Em uma das cenas iniciais de Suspiria: A Dança do Medo, remake dirigido por Luca Guadagnino, um ditado emoldurado afirma que “ninguém pode tomar o lugar” de uma mãe. Além de definir grande parte dos sentidos do longa, a afirmação pode atestar, de certo modo, que o filme de Guadagnino não quer de forma alguma tomar o lugar do clássico giallo de Dario Argento. Quaisquer comparações qualitativas entre as duas obras, portanto, não entram em questão.

Este novo Suspiria, roteirizado por David Kajganich (de A Piscina), apresenta a mesma trama original de uma perspectiva, ou melhor, perspectivas bastante frescas. Ainda há a jovem Susie Bannion (Dakota Johnson), que chega à Academia Markos para treinar sua dança, mas desta vez não acompanhamos o mistério apenas através de seus olhos. Entram na mistura um psiquiatra sobrevivente do holocausto nazista, as mulheres que administram a escola e uma força – maligna? – que se apega a Susie.

Kajganich desenvolve tudo isso e uma mitologia sobrenatural complexa dentro do contexto de uma Berlim dividida em plena Guerra Fria, com feridas ainda abertas da grande guerra que assolou o local e sua população apenas décadas antes. Para muitos, Suspiria deve soar excessivo e pretensioso, e isso é compreensível. Só que, neste caso, é a pretensão descabida que o torna em uma tentativa tão interessante de contar essa história novamente, de forma mais extensa – e Guadagnino acerta muito do que tenta.

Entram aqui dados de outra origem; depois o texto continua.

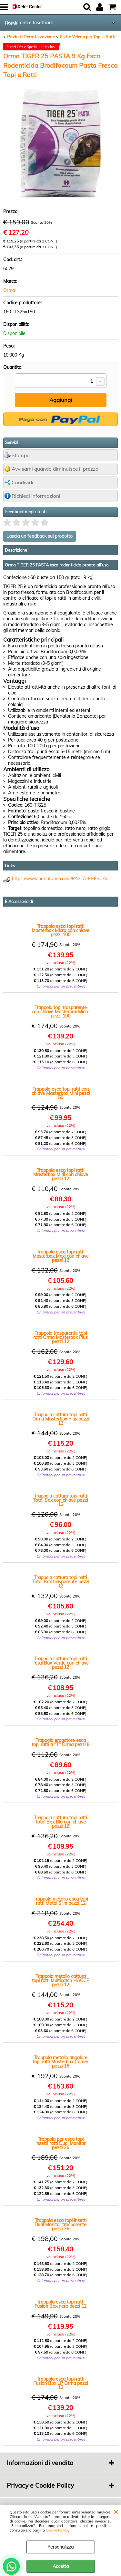 The width and height of the screenshot is (121, 2576). Describe the element at coordinates (61, 1256) in the screenshot. I see `Trappola esca topi ratti Masterbox Maxi con chiave pezzi 12` at that location.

O ponto mais instigante que este Suspiria aprofunda é a disputa de poder que ocorre dentro da Academia Markos, cujo conselho é constituído de bruxas – algo que o filme deixa claro logo de início. Em um embate que divide as administradoras em dois principais lados, entre manter a bruxa anciã Markos no poder ou conceder o controle da escola para sua aprendiz Madame Blanc (Tilda Swinton), as relações de poder exercidas por elas, outsiders que habitavam o subterrâneo, ironicamente espelha as disputas políticas fora da academia.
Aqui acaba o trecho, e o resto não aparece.